Termina nuestro encuentro, y Ruth y yo nos dirigimos a su casa provisional mientras reforman su casa, esa casa que esconde tantos recuerdos para mi... noche en vela haciendo los ejercicios de una joven despistada servidora. Esos cumpleaños con regalos infantiles, regalos adolescentes, regalos adultos... Nostalgia. Y tras una charla en la que me confieso serena, tranquila y madura, noto como el rostro de Ruth me agradece y me confirma la certeza de esas palabras... Me hace sentir tan bien su compañía, saber que forma parte de mi familia es reconfortante y saber que ella me considera igual, es algo grande, algo que desearía que otras personas sintieran ese sentimiento. Me alegra escuchar su voz mientras miro como se mueven sus labios, como me cuenta lo bien que le van los estudios, sus quejas, sus deseos... Tanto que se nos pasa el tiempo como si tuviera alas. Así que dejamos la conversación para irme a Villaviciosa de Odón. Allí espero a Marta, la máquina de palabras, la máquina de quejas que tanto me gusta escuchar. Acompañada de su Griego-inglés Alex, caminan hacia mi, haciendo una pareja distinta, pero agradable. La noto más madura, y me hace ver como pasa el tiempo, más de tres años sin vernos y les acompaños a hacer una pequeña compra como si nos hubiéramos visto ayer pero con muchas cosas que contarnos. Llegando al punto de tener que sacar el tema que me hace tanto daño, Eva. Pero pienso que cada vez que lo cuento me libero de un peso que llevo dentro, hasta que ya no tenga dentro esa decepción cuando piense en ello. Se hace tarde, la tarde vuela, y me acompañan a la parada de la guagua que me lleva hasta Móstoles, y en la oscuridad del vehiculo lloro por dentro de felicidad, sintiendo que por primera vez aprovecho un viaje. Reencontrarme con mi gente me hace desvanecerme por dentro, y se me infla el pecho con mi propia alegría.

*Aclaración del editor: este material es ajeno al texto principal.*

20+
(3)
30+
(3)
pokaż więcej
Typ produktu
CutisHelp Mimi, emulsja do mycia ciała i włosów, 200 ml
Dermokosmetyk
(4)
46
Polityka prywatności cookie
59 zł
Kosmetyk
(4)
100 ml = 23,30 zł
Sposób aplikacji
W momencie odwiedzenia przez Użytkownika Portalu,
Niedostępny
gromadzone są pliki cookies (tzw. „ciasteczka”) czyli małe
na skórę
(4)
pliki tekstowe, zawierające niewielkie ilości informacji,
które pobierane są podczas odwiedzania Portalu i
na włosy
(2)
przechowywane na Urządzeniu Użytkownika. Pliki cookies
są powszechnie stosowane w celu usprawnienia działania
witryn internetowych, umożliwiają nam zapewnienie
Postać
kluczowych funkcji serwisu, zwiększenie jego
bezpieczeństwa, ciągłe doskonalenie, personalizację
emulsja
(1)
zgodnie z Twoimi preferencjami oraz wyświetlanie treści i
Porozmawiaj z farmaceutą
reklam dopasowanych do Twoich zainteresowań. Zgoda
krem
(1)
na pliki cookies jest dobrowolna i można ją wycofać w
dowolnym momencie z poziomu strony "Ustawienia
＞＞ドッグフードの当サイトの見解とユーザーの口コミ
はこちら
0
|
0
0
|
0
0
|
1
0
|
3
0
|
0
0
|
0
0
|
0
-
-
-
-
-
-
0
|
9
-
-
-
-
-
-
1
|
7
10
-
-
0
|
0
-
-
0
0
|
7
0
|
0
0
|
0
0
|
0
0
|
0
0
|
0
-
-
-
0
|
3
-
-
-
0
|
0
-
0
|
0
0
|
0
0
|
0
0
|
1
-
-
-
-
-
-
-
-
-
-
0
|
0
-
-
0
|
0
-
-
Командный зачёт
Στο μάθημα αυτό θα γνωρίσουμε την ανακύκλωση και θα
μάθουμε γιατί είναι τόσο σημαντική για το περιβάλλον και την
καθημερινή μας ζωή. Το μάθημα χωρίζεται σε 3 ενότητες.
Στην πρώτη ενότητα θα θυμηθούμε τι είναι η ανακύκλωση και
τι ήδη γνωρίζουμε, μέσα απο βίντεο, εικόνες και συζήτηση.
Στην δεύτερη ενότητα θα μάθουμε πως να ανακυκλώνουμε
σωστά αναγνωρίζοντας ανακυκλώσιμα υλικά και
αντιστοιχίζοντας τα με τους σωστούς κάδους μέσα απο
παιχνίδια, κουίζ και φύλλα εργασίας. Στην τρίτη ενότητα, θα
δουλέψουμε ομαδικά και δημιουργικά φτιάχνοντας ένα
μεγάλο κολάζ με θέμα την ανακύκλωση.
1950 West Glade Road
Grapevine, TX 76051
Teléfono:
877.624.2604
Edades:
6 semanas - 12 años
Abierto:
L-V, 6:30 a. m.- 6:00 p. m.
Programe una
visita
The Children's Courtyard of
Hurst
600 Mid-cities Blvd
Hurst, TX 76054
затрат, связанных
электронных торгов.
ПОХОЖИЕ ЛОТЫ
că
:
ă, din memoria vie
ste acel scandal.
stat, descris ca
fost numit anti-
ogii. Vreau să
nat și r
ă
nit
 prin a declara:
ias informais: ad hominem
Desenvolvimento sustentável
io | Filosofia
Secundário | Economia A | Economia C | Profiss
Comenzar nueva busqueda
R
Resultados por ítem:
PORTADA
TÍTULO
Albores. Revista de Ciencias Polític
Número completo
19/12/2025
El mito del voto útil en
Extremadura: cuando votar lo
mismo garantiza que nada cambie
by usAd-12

Rodrigo me recibe en casa con bromas sobre mi tardanza, y me hace sonreír de una manera especial. Algo renace y crece dentro de mi cada vez que le tengo cerca, aunque apenas me cuente algo suyo, sólo con su compañía me llena de una manera especial. Chessare me viene a la mente mientras vemos la televisión, y me decido a mandarle un mensaje con miedo a molestarle. Aún no lo conozco y tengo miedo de que mi actitud pueda estropear este “algo” chachi que existe entre nosotros. Pero no contesta y decido irme a dormir para seguir mi ruta al día siguiente.

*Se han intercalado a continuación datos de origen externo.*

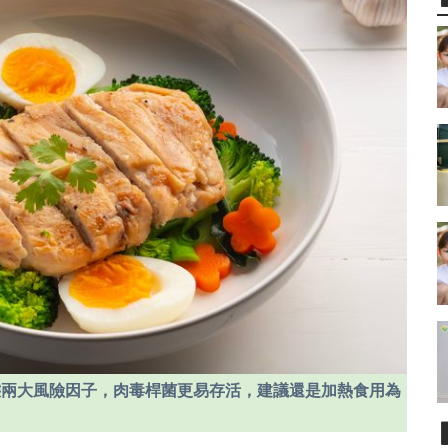
態兩大風險因子，肉毒桿菌更易存活，建議還是加熱食用為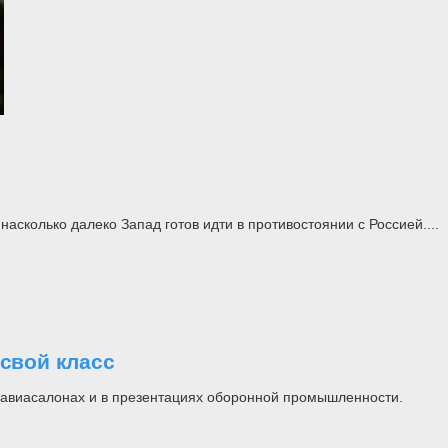
асколько далеко Запад готов идти в противостоянии с Россией....
свой класс
на авиасалонах и в презентациях оборонной промышленности.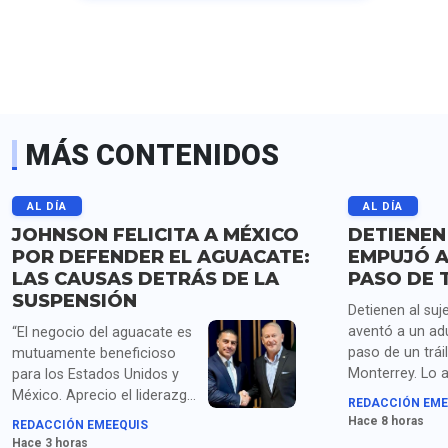
MÁS CONTENIDOS
AL DÍA
AL DÍA
JOHNSON FELICITA A MÉXICO
DETIENEN
POR DEFENDER EL AGUACATE:
EMPUJÓ A
LAS CAUSAS DETRÁS DE LA
PASO DE 
SUSPENSIÓN
Detienen al suj
aventó a un ad
“El negocio del aguacate es
paso de un trái
mutuamente beneficioso
Monterrey. Lo 
para los Estados Unidos y
homicidio y po
México. Aprecio el liderazgo
REDACCIÓN EME
droga.
de la presidenta Sheinbaum
Hace 8 horas
REDACCIÓN EMEEQUIS
y los compromisos de
Hace 3 horas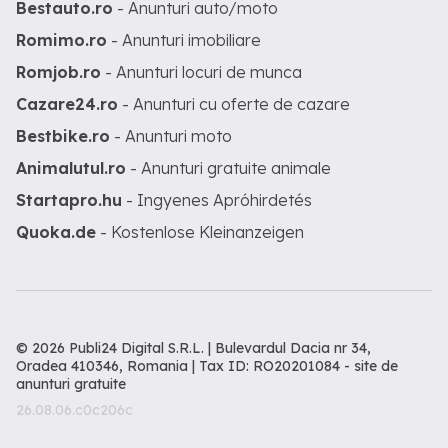
Bestauto.ro
- Anunturi auto/moto
Romimo.ro
- Anunturi imobiliare
Romjob.ro
- Anunturi locuri de munca
Cazare24.ro
- Anunturi cu oferte de cazare
Bestbike.ro
- Anunturi moto
Animalutul.ro
- Anunturi gratuite animale
Startapro.hu
- Ingyenes Apróhirdetés
Quoka.de
- Kostenlose Kleinanzeigen
© 2026 Publi24 Digital S.R.L. | Bulevardul Dacia nr 34,
Oradea 410346, Romania | Tax ID: RO20201084 -
site de
anunturi gratuite
26.08.06.c0c206c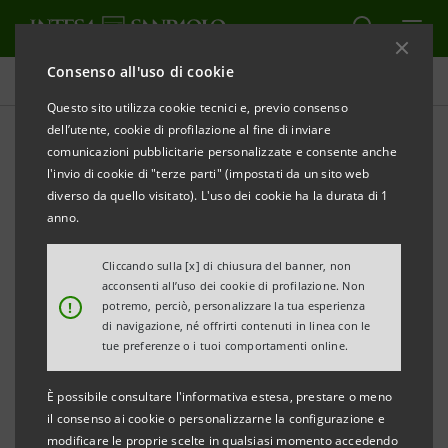
Consenso all'uso di cookie
Comunicati stampa
Questo sito utilizza cookie tecnici e, previo consenso
dell’utente, cookie di profilazione al fine di inviare
STAMPA
AGGIORNA
comunicazioni pubblicitarie personalizzate e consente anche
INTESA
SANPAOLO SUPERA LO
STRESS TEST
l'invio di cookie di "terze parti" (impostati da un sito web
EUROPEO
diverso da quello visitato). L'uso dei cookie ha la durata di 1
anno.
Cliccando sulla [x] di chiusura del banner, non
Torino, Milano, 15 luglio
2011
–
Intesa Sanpaolo ha
acconsenti all’uso dei cookie di profilazione. Non
!
potremo, perciò, personalizzare la tua esperienza
partecipato allo stress test europeo del 2011,
di navigazione, né offrirti contenuti in linea con le
condotto dall’Autorità Bancaria Europea (EBA), in
tue preferenze o i tuoi comportamenti online.
collaborazione con la Banca d’Italia, la Banca Centrale
È possibile consultare l'informativa estesa, prestare o meno
Europea (BCE), la Commissione Europea (CE) e il
il consenso ai cookie o personalizzarne la configurazione e
Comitato Europeo per il Rischio Sistemico (ESRB).
modificare le proprie scelte in qualsiasi momento accedendo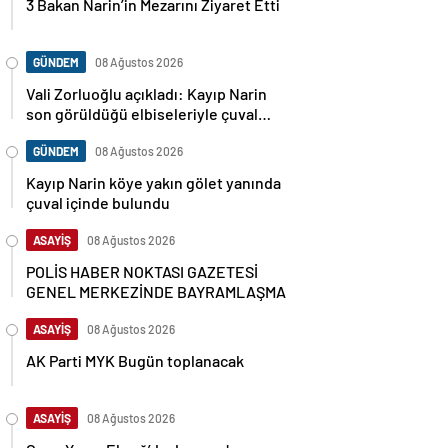
3 Bakan Narin’in Mezarını Ziyaret Etti
GÜNDEM
08 Ağustos 2026
Vali Zorluoğlu açıkladı: Kayıp Narin
son görüldüğü elbiseleriyle çuval
içinde bulundu
GÜNDEM
08 Ağustos 2026
Kayıp Narin köye yakın gölet yanında
çuval içinde bulundu
ASAYİŞ
08 Ağustos 2026
POLİS HABER NOKTASI GAZETESİ
GENEL MERKEZİNDE BAYRAMLAŞMA
ASAYİŞ
08 Ağustos 2026
AK Parti MYK Bugün toplanacak
ASAYİŞ
08 Ağustos 2026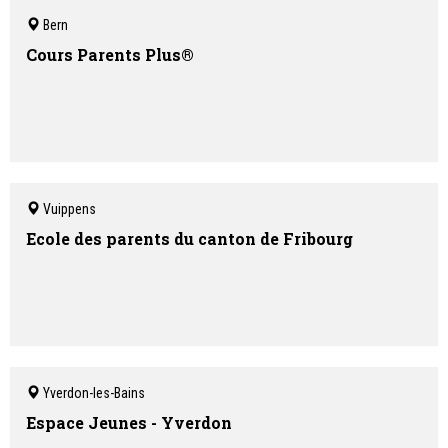
Bern
Cours Parents Plus®
Vuippens
Ecole des parents du canton de Fribourg
Yverdon-les-Bains
Espace Jeunes - Yverdon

La mañana del miércoles se ve preciosa, y sola en la casa me dispongo a pasear semidesnuda sin miedo de encontrarme con nadie. Me conecto desde mi portátil y entro en conexión con el mundo que me pregunta como va el viaje.

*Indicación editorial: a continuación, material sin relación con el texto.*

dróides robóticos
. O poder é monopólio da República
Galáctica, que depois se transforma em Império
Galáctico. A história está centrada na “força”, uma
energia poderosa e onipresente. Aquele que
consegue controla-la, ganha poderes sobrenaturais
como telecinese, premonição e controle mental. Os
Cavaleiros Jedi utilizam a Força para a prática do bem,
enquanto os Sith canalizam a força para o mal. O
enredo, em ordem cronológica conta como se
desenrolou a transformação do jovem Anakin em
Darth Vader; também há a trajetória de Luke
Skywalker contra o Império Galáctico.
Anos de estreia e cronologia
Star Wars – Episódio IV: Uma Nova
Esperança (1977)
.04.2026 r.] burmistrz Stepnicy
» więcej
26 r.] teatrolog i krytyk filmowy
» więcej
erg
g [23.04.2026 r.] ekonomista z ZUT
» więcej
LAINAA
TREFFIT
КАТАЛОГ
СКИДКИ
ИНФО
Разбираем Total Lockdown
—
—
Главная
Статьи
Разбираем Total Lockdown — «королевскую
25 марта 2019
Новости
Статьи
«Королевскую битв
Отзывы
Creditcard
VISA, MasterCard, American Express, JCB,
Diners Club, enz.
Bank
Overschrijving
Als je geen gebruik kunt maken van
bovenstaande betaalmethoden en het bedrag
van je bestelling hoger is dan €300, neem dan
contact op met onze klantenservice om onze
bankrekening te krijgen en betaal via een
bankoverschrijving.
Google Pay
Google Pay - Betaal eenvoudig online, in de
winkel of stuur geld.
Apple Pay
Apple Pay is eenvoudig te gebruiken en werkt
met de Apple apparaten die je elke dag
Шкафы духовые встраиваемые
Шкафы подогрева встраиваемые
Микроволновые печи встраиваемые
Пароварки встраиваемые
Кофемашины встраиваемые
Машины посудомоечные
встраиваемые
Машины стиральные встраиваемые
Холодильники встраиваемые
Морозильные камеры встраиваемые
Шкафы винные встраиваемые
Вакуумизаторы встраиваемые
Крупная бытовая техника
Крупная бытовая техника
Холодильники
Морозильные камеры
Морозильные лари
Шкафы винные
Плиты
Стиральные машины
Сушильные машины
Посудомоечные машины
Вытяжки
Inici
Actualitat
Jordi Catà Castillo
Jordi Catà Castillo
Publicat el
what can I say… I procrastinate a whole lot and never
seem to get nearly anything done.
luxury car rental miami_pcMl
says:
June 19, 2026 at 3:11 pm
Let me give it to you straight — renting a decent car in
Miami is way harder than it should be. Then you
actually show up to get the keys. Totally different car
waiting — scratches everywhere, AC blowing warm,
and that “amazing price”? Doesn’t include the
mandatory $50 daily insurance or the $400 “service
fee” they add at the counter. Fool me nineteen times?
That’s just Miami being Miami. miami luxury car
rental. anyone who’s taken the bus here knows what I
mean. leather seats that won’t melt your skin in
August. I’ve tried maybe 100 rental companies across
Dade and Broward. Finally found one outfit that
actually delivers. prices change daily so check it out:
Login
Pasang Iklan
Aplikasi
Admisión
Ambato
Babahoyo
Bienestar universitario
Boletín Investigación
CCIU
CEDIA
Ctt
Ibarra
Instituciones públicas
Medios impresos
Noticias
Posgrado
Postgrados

Durante mi estancia en Móstoles me sorprendo con la conexión que demostramos tener mi hermana y yo, me reconforta pensar que las dos niñas que casi se matan a mordiscos han desaparecido, y que dos nuevas mujeres se convierten en amigas por primera vez en muchos años, ya no tengo miedo, todo está en su sitio, a pesar de nuestros choques, todo comienza a ir bien, y solo pensarlo me hace estremece de una manera tan agradable que mi mente se queda varada recordando todos aquellos momentos que nos separaron en el pasado.